Silver Lake residents are outraged after a billboard company chopped down trees that were blocking the view of an ad.

Sunset Boulevard through Silver Lake is littered with storefronts, signs and traffic - but trees are not as abundant. Residents say that's what makes Sunset Triangle Plaza such a nice oasis.

"I love it. It's more of a community center for the people to enjoy the farmer's market here and also great food and the beautiful weather," said Christian Beck of Hollywood.

But some of the shade-throwing trees here apparently cast too much shade on a billboard owned by Outfront Media.

Los Angeles City Councilman Mitch O'Farrell says that prompted the billboard company to illegally carve out a clear view of its panel.

"A subcontractor of theirs trimmed the trees with no permit, and that is not only a violation, but it is an act of vandalism," O'Farrell said.

The hack job happened in the days between Christmas and New Years. O'Farrell said three of the trees are so badly damaged that they'll have to be replaced. Six others will take years to return to their former shady selves.
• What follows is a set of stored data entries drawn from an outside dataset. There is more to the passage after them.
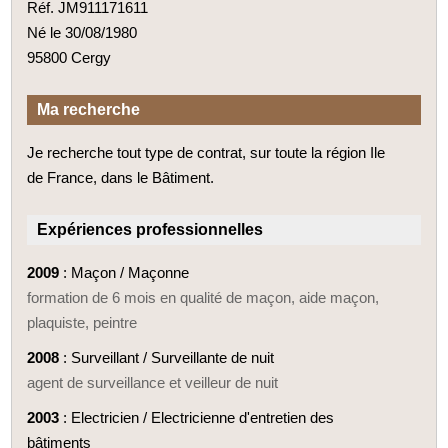
Réf. JM911171611
Né le 30/08/1980
95800 Cergy
Ma recherche
Je recherche tout type de contrat, sur toute la région Ile
de France, dans le Bâtiment.
Expériences professionnelles
2009
: Maçon / Maçonne
formation de 6 mois en qualité de maçon, aide maçon,
plaquiste, peintre
2008
: Surveillant / Surveillante de nuit
agent de surveillance et veilleur de nuit
2003
: Electricien / Electricienne d'entretien des
bâtiments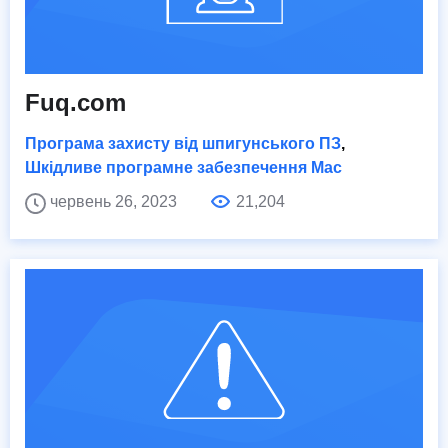
Fuq.com
Програма захисту від шпигунського ПЗ
,
Шкідливе програмне забезпечення Mac
червень 26, 2023
21,204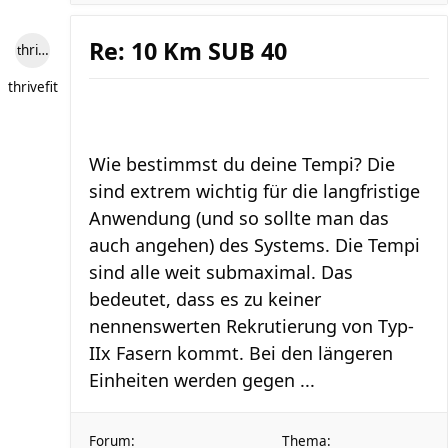
Re: 10 Km SUB 40
thrivefit
thrivefit
Wie bestimmst du deine Tempi? Die
sind extrem wichtig für die langfristige
Anwendung (und so sollte man das
auch angehen) des Systems. Die Tempi
sind alle weit submaximal. Das
bedeutet, dass es zu keiner
nennenswerten Rekrutierung von Typ-
IIx Fasern kommt. Bei den längeren
Einheiten werden gegen ...
Forum:
Thema: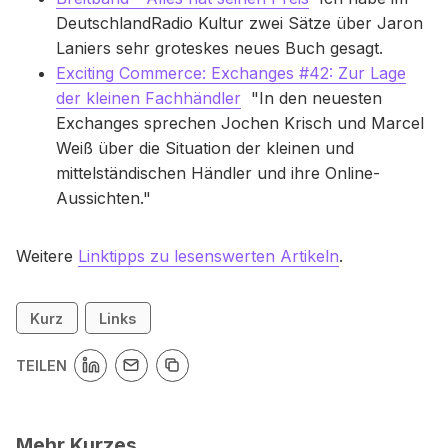
DeutschlandRadio Kultur zwei Sätze über Jaron
Laniers sehr groteskes neues Buch gesagt.
Exciting Commerce: Exchanges #42: Zur Lage
der kleinen Fachhändler
"In den neuesten
Exchanges sprechen Jochen Krisch und Marcel
Weiß über die Situation der kleinen und
mittelständischen Händler und ihre Online-
Aussichten."
Weitere
Linktipps zu lesenswerten Artikeln
.
Kurz
Links
TEILEN
Mehr Kurzes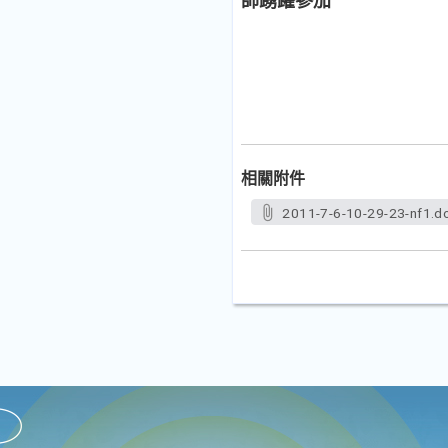
師踴躍參加
相關附件
2011-7-6-10-29-23-nf1.d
"It couldn't be more wrong to do that. In fact, I think it's a bit criminal to do that in such a beautiful place where old people enjoy the trees," said Camila Mourenca of Glendale.

"It's stimulating a little to have some trees instead of just billboards," said Robert Gavin of Silver Lake.

Eyewitness News contacted Outfront Media for comment but have not heard back from the company.

O'Farrell said Outfront already owned up to cutting the trees and fired the crew that did it. The councilman is hoping to make it harder for billboard companies to damage city-owned trees.

"My motion today that I introduced will seek to create a policy that will strongly discourage this from ever happening again, because it happens across the city," O'Farrell said.

O'Farrell said Outfront Media has agreed to replace the three badly damaged trees. The company faces a fine of up to $1,000.